The third stage: 1990s-early 21st century. In 1996, China's daily chemical companies began to confront foreign countries. Among them, Diao brand washing powder, Shulei shampoo, and Lianzhen tea tree oil soap took the lead in breaking through the foreign defense line. Domestic daily chemical companies began to continuously impact the encirclement of foreign daily chemical companies. Established in 1994, Liby Group, by 1997, has leapt forward to become the "boss" of Guangdong washing powder industry in just three years.
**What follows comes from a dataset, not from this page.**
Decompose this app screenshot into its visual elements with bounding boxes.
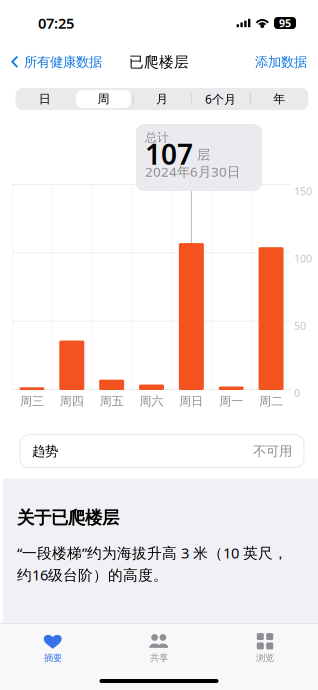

However, at this stage, domestic daily chemicals are in the stage of subdivided growth. For example, anti-static and anti-virus are added to washing powder, and skin care products are added with functions such as whitening and sun protection, acne removal and moisturizing. At the same time, domestic daily chemicals are seeking new opportunities in the professional and functional market. At that time, the more successful brands were "Dingjiayi, Dabao, Lengsuanling". At this stage, Chinese and foreign Japanese companies mainly competed in sales channels, and the market overlap was not large, so the competition for daily chemical brands had not yet formed.
The fourth stage: the beginning of the 21st century - 2015. The power of Chinese and foreign daily chemical companies entered each other's market, and the daily chemical brand competition began. Entering the 21st century, foreign daily chemical companies not only focus on the high-end market, but also open up to attack the low-end domestic market. At this stage, Avon acquired the daily chemical brand "UP2U", French L'Oreal acquired the domestic daily chemical "Yuxi" and "Little Nurse" Shanghai toothpaste factory was acquired by Unilever, Hubei Sibao Group was acquired by German Beiersdorf Company.
Japan's Shiseido even purchased "Aupress" and launched the mid-to-low-end brand "ZA". At this time, China's daily chemical industry was caught in a situation of large market share and little profit, and then turned its attention to high-end daily chemical products, hoping to gain more profit space. At that time, Liby re-formulated its development strategy and expanded its business in the related fields of the daily chemical industry. In 2005, the merger and reorganization of Lantian Liubizhi entered the oral cavity, and in July 2006, Shanghai Gaozi Cosmetics Co., Ltd. was acquired and established to enter the cosmetics industry. So far, Liby has formed a "big daily chemical strategy" territory, covering nine major categories, hundreds of species.
During this period, Shanghai Jahwa also re-launched the high-end brand "Herborist" series, and Shenzhen Listar Company focused on operating the "Lange" brand. Due to China's efforts to manage the high-end market, foreign countries have also officially started to regard China's daily chemicals as competitors, and domestic companies are no longer willing to live in the low-to-medium market. At present, the sales volume of Naisi's carved laundry detergent exceeds one million tons. Liby's share in the domestic laundry detergent market is as high as 24.3%, and the sales of Blue Moon laundry detergent exceeds 20%. Domestic products are gradually winning in the revival. battle.